Нет Дениз.
Он завернул ее тело, как девочки заворачивают кукол. Он взял ее на руки и вышел в ослепительное сияние дня, которое не сменилось сегодня ночной темнотой.
Купоросная зелень не колышимых ветром деревьев, петли узкой тропинки, плешины лилейных полян. Он уносил ее в чащу, как звери уносят добычу, но чащи не было, и некуда было скрыться от развратных мясистых роз, от воняющих амброй ручьев, от сахарной приторности беломраморных беседок. Он шел напролом, задыхаясь от непомерной тяжести, от слепой ярости, от бессилия найти в этом сверкающем, радужном мире хоть один темный уголок, в котором можно было бы укрыть Дениз.
Он уже перестал понимать, что творится вокруг, и только ноги, вязнущие по щиколотку, дали ему знать, что это уже не сад.
Кругом был песок. Изжелта-серый, тусклый. Бесконечный. Артем опустил свою ношу и несколько минут сидел, пытаясь унять дрожь обессилевших, ставших чужими рук. Потом, не подымаясь с колен, принялся разгребать песок. Тонкая струящаяся масса не слушалась, ссыпаясь обратно в узкую, продолговатую ямку. Еще немного. Вот и довольно.
Полные горсти песка. Огромные, тяжелые горсти. Его уже столько, что хватило бы на целый город, сказочный город с пирамидами и лабиринтами, щедрый город с куличами и караваями, расставленными прямо посреди улиц. На песочке у реки испекли мы пирожки… У реки, у реки… Прежде чем умереть от жажды, сходят с ума… испекли мы…
Он действительно умирал не от любви и не от горя — от этого умирают гораздо медленнее, — а от жажды, но не было на свете силы, которая заставила бы его принять хотя бы глоток воды от этого проклятого мира. На песочке у реки… Раскаленный песок набился под черепную коробку, и достаточно было крошечной, чуть шевельнувшейся мысли, чтобы острые горячие кристаллики впились в мозг, и тогда наступала краткая прохлада беспамятства. А потом снова небо, набухшее серым перегретым паром, и сыпучее изголовье, и спокойное лицо Дениз, обращенное к этому небу.
Проходили часы, и дни, и года, а он не мог поднять две горсти песка, чтобы засыпать это лицо. Он лежал и смотрел, пока было сил смотреть, и ее смерть была его смертью. Это все, что досталось ему от Дениз.
А потом прошли тысячи лет, и не стало сил смотреть, и он не увидел, как справа и слева, круша этот игрушечный мир, вздыбились лиловые смерчи. И только грохот, пульсирующий; нарастающий и остающийся где-то позади, заставил его на мгновенье прийти в себя, и он понял, что Юп, которому так и не дано было вспомнить, что значит «любить», вспомнил другое.

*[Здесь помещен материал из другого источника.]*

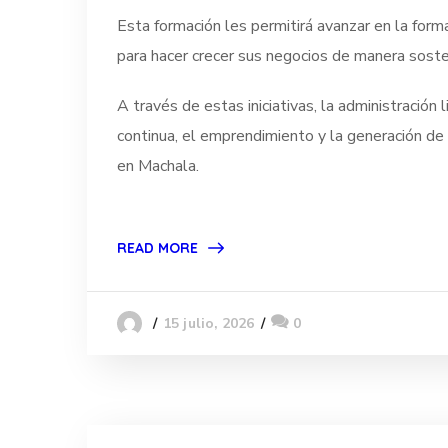
Esta formación les permitirá avanzar en la form
para hacer crecer sus negocios de manera soste
A través de estas iniciativas, la administració
continua, el emprendimiento y la generación de
en Machala.
READ MORE
15 julio, 2026
0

Он вспомнил, что значит «терять», и, движимый горестной и справедливой силой этой памяти, врубил смертоносные фотонные двигатели исполинского корабля, сметая со своей усталой планеты зажившихся богов и всей мощью стартового удара воздавая им богово.
Первое, что он почувствовал, был ветер, настоящий, мокрый и хлесткий; потом — сырость земли, кое-где прикрытой померзшей куцей лебедой, и возле самой щеки — ледяная кафельная мозаика облицовочной плиты.
Артем приподнялся. Шагах в десяти высился его дом, невероятно громадный, уходящий своими антеннами в утреннее осеннее небо. Но дом уже не был последним в городе. Прямо под его окнами, нахально залезая на узенькую полоску газона, раскинулась строительная площадка, с непременными грудами битого кирпича, щебенки и песка, с заляпанными известью и обреченными на сожжение досками, с понурым экскаватором, издали похожим на динозавра с перебитой шеей, с провинциальным торчком уличного крана и пронзительной ржавой капелью.
Капли цокали о кусок жести, словно били серебряными копытцами, и Артем поднялся на ноги и с трудом двинулся на этот звук. Что-то странное с ним творилось, а что, он не мог понять и не мог бы даже связно описать свое состояние, потому что так бывало только в детстве, когда плачешь безудержно и долго-долго, так долго, что засыпаешь, а потом просыпаешься весь легкий и горький, и в первые мгновения не можешь вспомнить, о чем ты плакал.
Он шел по кафельным осколкам, счастливый этим незнанием, этим отрешением от чего-то мучительного и чудом позабытого, шел и молился только бы не вспомнить, только бы не вспомнить; но страх был напрасен, и все, что лежало между преддверьем весеннего праздника и этим вот сентябрьским утром, было заперто семью вратами и замкнуто семью замками, чтобы никакое усилие памяти не могло этого отомкнуть.